After lots of digging around online I came across Mark Sisson's blog Mark's Daily Apple which outlines the primal lifestyle. The whole concept is based on the idea that we are really not very different than our paleolithic, hunter-gatherer ancestors when it comes to our genes and how our bodies work. Our ancestors did not eat processed foods, grains, vegetable oils, legumes, refined sugar, or any other number of things that are staples in our modern diet. Modern hunter-gatherer populations, and likely our paleolithic ancestors, are healthier than us, and free of the "diseases of civilization" such as most cancers, diabetes, obesity, heart disease, gout, ulcers, osteoperosis, arthritis, and a number of other chronic conditions that plague people today. Overall this whole philosophy just made sense to me intuitively in a way a lot of other stuff I'd read about diet and nutrition did not, so I decided to give it a try and began to cut out grains, legumes, vegetable oils, and sugar and began to eat more meat and fat. I lost weight easily and effortlessly and looked and felt great for my wedding last August.

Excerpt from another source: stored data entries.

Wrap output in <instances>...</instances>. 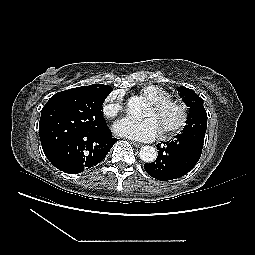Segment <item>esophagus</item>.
Here are the masks:
<instances>
[{"mask_svg": "<svg viewBox=\"0 0 255 255\" xmlns=\"http://www.w3.org/2000/svg\"><path fill=\"white\" fill-rule=\"evenodd\" d=\"M131 143H132L135 147H137V148H140V147L143 146V144H142V143H139V142L132 141Z\"/></svg>", "mask_w": 255, "mask_h": 255, "instance_id": "obj_1", "label": "esophagus"}]
</instances>
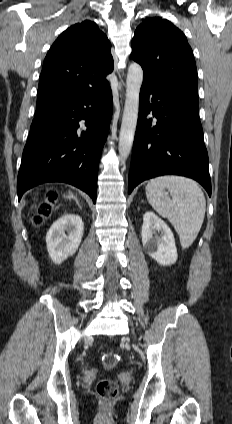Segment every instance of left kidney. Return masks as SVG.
I'll return each mask as SVG.
<instances>
[{
  "label": "left kidney",
  "instance_id": "1",
  "mask_svg": "<svg viewBox=\"0 0 232 424\" xmlns=\"http://www.w3.org/2000/svg\"><path fill=\"white\" fill-rule=\"evenodd\" d=\"M160 232V236H156ZM142 244L149 256L160 265L167 266L177 261L178 255L174 235L168 225L153 212L143 216Z\"/></svg>",
  "mask_w": 232,
  "mask_h": 424
}]
</instances>
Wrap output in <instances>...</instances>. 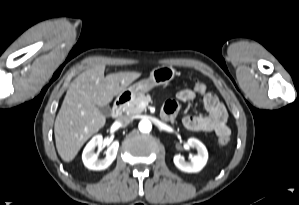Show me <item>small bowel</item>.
<instances>
[{
	"label": "small bowel",
	"mask_w": 299,
	"mask_h": 205,
	"mask_svg": "<svg viewBox=\"0 0 299 205\" xmlns=\"http://www.w3.org/2000/svg\"><path fill=\"white\" fill-rule=\"evenodd\" d=\"M194 98L195 92L193 90H180L176 94L175 100H168L165 103L162 114L167 115L169 119L173 118L180 111V103L189 102ZM203 106L207 112V115H185L182 119L184 127L191 131L214 133L217 136L230 134V129L227 125V111L217 96L212 93L204 94Z\"/></svg>",
	"instance_id": "c3829d8e"
}]
</instances>
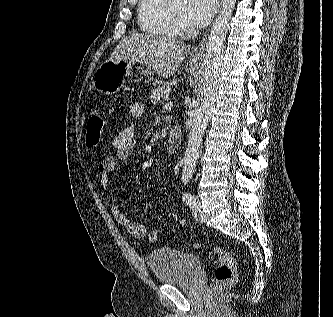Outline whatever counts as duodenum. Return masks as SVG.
Instances as JSON below:
<instances>
[{"label":"duodenum","instance_id":"410a0bca","mask_svg":"<svg viewBox=\"0 0 333 317\" xmlns=\"http://www.w3.org/2000/svg\"><path fill=\"white\" fill-rule=\"evenodd\" d=\"M182 130L178 125H174L168 135L167 152L169 155H175L181 145Z\"/></svg>","mask_w":333,"mask_h":317}]
</instances>
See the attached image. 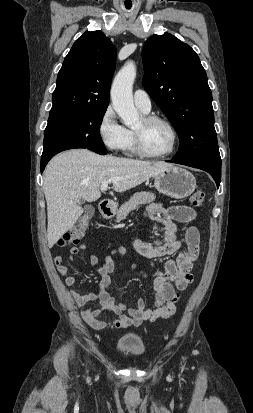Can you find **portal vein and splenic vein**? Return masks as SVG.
I'll use <instances>...</instances> for the list:
<instances>
[{
	"label": "portal vein and splenic vein",
	"mask_w": 253,
	"mask_h": 413,
	"mask_svg": "<svg viewBox=\"0 0 253 413\" xmlns=\"http://www.w3.org/2000/svg\"><path fill=\"white\" fill-rule=\"evenodd\" d=\"M117 180L116 179H110V180H108V181H106V182H103L102 184H101V189L103 190V191H106L107 189H108V184L109 183H114V182H116Z\"/></svg>",
	"instance_id": "obj_1"
}]
</instances>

While I got into this purely for vanity reasons, mainly because I just wanted to be thin, I quickly became very interested in the health side as well. In the last few months I've spent a lot of time reading about diet, nutrition, agriculture, sustainability, and the environment. I'm trying to make a commitment to eat as healthfully as possible, and to try to lessen my impact on the environment by eating as much local and sustainable food as I can get my hands on. I want to be able to buy the vast majority of my groceries at the farmer's market, small independent food shops, or straight from the farm. I plan on ordering some grass-fed meat in bulk as soon as I can convince my husband that it's reasonable to put a chest freezer in our living room. My biggest project is turning my apartment balcony into an organic vegetable garden so I can eat my own veggies next summer. I also hope to be able to save some money and support the local economy by doing this.

So basically, that's why I wanted to start a blog. I'd like to record and share my efforts to eat better, live better and maybe help save the Earth and save some money while doing so.